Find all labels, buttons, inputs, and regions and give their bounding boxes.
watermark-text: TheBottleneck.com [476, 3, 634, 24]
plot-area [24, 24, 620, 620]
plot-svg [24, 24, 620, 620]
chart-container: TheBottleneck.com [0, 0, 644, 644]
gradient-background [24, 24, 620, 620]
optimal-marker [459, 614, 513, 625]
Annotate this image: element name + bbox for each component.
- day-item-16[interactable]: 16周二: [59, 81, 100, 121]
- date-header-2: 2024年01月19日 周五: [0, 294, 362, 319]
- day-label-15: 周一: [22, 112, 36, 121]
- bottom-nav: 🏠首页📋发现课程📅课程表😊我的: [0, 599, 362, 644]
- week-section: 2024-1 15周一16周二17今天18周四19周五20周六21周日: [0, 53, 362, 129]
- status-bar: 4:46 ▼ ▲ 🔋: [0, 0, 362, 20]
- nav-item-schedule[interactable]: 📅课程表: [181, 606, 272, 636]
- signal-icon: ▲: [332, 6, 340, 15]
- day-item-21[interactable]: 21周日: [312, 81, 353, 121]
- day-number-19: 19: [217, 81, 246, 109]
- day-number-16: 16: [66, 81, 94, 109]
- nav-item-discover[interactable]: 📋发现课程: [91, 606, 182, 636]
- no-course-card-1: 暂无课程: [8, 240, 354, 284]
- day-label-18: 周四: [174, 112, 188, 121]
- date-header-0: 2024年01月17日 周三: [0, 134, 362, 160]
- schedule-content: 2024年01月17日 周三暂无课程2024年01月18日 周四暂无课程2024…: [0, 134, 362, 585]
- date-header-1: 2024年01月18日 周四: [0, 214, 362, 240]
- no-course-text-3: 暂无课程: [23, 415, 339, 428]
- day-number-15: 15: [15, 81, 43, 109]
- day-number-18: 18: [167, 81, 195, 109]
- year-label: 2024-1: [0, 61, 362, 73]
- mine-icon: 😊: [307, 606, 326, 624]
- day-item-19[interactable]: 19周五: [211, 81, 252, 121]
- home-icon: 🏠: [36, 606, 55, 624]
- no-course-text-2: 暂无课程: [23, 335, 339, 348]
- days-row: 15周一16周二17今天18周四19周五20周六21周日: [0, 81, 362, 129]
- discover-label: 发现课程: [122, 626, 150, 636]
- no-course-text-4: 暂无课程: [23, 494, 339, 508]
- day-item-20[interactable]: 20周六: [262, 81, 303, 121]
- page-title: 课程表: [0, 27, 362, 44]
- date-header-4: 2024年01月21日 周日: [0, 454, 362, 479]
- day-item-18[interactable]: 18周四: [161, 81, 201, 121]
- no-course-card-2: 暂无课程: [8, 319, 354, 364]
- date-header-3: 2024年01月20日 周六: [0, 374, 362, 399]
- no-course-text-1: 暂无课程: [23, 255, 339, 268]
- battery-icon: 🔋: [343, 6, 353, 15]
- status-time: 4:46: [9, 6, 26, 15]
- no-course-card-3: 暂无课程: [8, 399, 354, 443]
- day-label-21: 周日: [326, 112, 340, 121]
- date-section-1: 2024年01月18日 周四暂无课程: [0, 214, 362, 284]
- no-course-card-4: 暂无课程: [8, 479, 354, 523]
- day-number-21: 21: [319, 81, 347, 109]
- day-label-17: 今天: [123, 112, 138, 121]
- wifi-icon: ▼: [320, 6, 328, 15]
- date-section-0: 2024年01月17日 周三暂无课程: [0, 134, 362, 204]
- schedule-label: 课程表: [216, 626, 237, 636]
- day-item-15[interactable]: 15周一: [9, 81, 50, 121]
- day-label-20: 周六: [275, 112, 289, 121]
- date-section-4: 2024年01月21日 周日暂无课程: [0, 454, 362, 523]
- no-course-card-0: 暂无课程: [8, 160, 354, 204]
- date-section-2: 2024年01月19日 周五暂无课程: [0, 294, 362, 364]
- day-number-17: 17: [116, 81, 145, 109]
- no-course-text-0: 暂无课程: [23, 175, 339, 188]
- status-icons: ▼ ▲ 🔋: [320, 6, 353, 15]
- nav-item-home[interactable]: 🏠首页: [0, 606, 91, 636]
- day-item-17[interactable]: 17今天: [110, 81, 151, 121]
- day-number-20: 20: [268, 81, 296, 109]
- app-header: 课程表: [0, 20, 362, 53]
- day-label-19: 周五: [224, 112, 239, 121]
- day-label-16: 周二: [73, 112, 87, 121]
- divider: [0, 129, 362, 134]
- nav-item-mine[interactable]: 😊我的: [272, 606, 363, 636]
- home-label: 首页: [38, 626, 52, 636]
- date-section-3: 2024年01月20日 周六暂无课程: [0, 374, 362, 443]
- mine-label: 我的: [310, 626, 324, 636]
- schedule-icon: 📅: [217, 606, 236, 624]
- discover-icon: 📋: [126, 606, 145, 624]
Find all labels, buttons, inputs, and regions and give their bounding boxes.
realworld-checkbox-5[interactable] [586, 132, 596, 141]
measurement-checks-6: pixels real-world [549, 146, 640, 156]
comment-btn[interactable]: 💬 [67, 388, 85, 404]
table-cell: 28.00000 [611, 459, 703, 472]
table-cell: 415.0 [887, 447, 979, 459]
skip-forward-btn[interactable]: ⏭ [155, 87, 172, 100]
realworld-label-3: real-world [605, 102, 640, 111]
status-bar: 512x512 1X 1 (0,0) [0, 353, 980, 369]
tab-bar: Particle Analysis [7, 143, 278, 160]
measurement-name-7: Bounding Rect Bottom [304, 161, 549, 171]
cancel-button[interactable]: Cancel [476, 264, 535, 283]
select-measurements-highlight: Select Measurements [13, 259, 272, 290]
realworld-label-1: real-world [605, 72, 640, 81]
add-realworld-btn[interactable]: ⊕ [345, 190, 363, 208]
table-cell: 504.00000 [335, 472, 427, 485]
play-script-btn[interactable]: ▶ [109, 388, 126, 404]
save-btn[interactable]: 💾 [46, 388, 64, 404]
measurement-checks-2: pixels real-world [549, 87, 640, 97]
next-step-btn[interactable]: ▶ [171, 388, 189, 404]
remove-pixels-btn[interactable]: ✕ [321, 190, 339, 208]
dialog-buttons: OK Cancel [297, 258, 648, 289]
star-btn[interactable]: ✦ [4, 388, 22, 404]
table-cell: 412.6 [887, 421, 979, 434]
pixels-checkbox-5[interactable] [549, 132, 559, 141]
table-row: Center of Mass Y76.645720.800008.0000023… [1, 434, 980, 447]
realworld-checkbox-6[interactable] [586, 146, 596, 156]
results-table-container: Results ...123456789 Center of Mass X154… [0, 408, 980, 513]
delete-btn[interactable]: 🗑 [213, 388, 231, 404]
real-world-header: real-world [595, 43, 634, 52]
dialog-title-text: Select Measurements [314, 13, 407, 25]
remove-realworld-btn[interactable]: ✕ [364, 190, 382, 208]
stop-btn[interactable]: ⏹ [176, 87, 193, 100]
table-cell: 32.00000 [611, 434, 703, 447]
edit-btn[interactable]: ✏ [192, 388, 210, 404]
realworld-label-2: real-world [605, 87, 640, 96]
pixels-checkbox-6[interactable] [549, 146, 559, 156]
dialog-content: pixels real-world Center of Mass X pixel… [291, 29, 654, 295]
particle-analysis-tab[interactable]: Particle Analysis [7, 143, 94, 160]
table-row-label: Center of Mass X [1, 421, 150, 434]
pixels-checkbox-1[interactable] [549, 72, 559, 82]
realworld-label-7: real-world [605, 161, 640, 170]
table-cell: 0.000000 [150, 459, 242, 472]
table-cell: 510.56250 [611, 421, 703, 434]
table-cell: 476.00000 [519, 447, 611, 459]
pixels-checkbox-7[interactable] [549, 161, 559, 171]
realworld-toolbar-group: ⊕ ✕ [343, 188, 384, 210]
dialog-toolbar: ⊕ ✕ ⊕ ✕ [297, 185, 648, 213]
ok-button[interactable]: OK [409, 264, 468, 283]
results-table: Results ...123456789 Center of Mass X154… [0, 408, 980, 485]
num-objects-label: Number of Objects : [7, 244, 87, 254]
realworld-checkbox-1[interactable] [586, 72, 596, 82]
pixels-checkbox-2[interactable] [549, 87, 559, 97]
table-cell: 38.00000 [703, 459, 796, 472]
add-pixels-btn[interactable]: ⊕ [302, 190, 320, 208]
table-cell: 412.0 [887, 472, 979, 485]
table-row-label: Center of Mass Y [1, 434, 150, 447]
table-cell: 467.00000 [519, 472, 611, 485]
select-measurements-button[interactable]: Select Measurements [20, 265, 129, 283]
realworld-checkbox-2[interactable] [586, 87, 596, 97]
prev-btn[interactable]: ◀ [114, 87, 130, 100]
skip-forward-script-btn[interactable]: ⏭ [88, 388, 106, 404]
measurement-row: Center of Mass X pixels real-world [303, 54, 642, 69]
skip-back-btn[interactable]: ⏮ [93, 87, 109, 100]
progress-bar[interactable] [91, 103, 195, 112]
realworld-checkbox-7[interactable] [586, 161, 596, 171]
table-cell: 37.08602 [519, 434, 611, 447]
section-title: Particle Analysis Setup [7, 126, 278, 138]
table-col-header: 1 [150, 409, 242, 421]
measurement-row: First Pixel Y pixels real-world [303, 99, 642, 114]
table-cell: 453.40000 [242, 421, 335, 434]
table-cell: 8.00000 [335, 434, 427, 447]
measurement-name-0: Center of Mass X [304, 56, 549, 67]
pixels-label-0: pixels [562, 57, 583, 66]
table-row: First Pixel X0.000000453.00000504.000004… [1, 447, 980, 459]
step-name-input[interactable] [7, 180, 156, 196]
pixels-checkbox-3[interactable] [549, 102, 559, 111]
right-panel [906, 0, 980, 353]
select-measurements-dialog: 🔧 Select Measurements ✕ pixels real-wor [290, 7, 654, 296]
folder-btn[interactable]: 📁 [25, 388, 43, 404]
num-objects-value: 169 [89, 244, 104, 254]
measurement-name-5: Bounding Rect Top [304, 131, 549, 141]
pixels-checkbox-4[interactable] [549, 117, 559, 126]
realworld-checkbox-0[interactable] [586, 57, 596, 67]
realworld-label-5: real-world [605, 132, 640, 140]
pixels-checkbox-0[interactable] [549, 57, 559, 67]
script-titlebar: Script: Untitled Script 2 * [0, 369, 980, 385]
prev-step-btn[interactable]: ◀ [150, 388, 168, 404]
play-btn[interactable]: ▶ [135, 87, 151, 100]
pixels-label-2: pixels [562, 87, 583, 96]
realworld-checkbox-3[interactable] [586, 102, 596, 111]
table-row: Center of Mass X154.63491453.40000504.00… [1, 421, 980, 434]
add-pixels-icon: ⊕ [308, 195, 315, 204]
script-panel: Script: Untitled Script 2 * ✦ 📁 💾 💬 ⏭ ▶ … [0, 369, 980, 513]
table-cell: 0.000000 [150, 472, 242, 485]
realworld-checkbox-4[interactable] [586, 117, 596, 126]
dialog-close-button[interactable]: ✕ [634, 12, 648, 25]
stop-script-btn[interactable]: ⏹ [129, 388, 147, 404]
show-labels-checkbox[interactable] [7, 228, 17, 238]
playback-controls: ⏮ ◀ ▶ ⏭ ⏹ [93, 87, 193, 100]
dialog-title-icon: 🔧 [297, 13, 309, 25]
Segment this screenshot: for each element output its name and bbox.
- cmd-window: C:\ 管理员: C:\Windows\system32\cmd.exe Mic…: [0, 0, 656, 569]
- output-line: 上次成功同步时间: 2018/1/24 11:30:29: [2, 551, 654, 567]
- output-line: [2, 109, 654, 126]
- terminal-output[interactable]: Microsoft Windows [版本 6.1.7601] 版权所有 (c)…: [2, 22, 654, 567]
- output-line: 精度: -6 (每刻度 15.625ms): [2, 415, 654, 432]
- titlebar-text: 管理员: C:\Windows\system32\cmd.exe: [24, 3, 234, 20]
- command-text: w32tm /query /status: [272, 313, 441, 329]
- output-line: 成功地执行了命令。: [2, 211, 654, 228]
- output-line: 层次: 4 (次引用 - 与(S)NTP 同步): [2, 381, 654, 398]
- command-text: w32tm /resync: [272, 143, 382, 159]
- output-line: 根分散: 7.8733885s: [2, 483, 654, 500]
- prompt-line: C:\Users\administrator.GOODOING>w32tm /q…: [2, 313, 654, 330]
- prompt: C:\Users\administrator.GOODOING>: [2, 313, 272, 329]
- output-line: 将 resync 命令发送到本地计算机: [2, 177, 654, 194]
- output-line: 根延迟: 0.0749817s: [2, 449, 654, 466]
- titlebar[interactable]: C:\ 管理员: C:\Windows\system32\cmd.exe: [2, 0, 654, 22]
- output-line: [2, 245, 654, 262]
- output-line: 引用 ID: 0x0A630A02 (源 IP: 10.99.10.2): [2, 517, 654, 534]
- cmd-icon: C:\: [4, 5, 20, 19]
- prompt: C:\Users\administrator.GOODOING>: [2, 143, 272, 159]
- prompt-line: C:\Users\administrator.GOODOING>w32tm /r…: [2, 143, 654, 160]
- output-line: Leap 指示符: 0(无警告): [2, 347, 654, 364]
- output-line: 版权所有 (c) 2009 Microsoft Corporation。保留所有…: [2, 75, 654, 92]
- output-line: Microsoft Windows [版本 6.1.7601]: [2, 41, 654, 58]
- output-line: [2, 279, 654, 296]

______________________________

> _What is needed_:
If a line of the material contains the word "prev", pick it out and copy it.

> _Exercise response_:
prev-btn[interactable]: ◀ [114, 87, 130, 100]
prev-step-btn[interactable]: ◀ [150, 388, 168, 404]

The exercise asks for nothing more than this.